Task directions: I need every line of the material below that includes the string "Ontario".

========

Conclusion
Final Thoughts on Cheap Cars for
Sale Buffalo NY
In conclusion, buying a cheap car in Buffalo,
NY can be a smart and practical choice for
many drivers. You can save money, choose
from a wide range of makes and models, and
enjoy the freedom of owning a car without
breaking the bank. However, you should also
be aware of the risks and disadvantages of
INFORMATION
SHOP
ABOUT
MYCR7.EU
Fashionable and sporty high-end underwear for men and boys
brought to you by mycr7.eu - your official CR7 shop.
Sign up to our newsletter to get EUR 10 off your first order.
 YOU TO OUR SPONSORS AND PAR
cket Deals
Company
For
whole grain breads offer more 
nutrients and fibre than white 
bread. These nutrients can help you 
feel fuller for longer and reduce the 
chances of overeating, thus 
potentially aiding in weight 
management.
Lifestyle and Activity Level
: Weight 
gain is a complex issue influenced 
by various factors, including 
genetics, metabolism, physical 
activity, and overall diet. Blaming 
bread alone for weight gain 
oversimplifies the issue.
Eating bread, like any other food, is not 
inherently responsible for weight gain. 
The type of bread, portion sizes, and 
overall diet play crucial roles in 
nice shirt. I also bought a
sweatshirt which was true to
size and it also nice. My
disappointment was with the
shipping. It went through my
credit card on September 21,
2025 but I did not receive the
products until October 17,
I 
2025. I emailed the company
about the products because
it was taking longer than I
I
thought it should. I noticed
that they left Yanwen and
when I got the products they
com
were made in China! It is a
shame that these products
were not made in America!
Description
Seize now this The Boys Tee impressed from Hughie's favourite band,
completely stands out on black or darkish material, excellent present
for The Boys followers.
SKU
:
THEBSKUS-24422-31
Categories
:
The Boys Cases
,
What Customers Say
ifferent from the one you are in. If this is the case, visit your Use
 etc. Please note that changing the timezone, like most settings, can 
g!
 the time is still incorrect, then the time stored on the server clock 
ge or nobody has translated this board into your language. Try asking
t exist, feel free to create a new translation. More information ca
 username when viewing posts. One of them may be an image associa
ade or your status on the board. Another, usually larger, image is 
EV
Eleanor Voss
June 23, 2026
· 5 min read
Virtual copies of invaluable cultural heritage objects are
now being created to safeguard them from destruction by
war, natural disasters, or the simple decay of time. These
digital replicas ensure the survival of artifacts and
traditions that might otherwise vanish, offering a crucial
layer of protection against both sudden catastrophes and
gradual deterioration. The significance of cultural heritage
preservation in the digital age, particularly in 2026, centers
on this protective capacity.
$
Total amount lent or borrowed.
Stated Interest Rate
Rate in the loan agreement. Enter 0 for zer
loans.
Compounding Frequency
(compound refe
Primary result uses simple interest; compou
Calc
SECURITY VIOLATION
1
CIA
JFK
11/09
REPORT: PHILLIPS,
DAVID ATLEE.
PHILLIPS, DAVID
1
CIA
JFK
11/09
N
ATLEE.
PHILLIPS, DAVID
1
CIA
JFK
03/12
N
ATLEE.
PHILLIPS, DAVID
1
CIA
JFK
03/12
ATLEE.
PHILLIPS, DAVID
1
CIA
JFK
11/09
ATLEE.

========

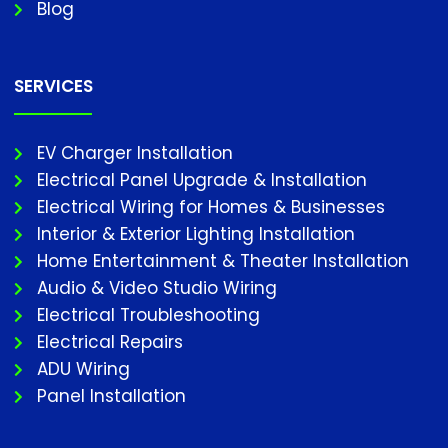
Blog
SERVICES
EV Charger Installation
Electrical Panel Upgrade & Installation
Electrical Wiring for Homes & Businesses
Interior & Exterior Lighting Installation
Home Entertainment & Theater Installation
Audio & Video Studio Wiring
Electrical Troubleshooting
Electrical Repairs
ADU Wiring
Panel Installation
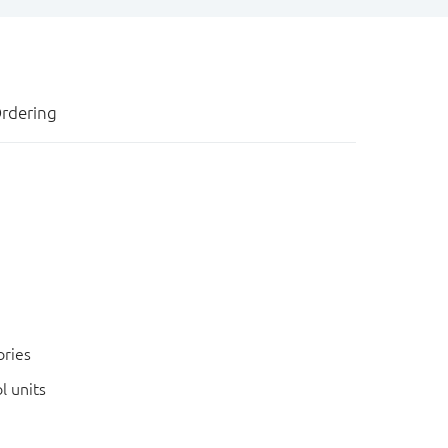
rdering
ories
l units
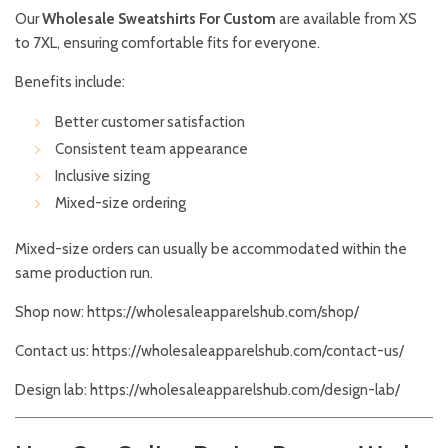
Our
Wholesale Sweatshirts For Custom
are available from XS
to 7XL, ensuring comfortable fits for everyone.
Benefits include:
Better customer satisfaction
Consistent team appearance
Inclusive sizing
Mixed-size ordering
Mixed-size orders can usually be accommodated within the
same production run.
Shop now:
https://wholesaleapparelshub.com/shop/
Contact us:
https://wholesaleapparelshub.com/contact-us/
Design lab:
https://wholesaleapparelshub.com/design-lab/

========

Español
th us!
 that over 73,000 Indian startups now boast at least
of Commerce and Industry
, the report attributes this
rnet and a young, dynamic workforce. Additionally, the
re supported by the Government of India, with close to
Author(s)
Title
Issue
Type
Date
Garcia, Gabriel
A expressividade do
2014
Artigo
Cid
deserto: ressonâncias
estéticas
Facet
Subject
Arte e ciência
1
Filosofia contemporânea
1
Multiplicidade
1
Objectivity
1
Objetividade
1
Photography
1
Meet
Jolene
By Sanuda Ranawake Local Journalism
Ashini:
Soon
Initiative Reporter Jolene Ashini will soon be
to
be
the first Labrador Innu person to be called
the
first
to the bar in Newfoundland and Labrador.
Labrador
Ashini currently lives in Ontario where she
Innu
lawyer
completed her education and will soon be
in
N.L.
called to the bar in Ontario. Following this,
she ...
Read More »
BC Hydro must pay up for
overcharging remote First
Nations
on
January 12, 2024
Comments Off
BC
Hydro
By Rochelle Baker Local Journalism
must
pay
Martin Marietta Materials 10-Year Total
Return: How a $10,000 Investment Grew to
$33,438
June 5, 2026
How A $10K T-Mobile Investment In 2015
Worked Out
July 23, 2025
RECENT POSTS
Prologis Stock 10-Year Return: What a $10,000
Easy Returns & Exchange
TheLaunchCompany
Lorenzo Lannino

========

Response to this exercise:
Ashini currently lives in Ontario where she
called to the bar in Ontario. Following this,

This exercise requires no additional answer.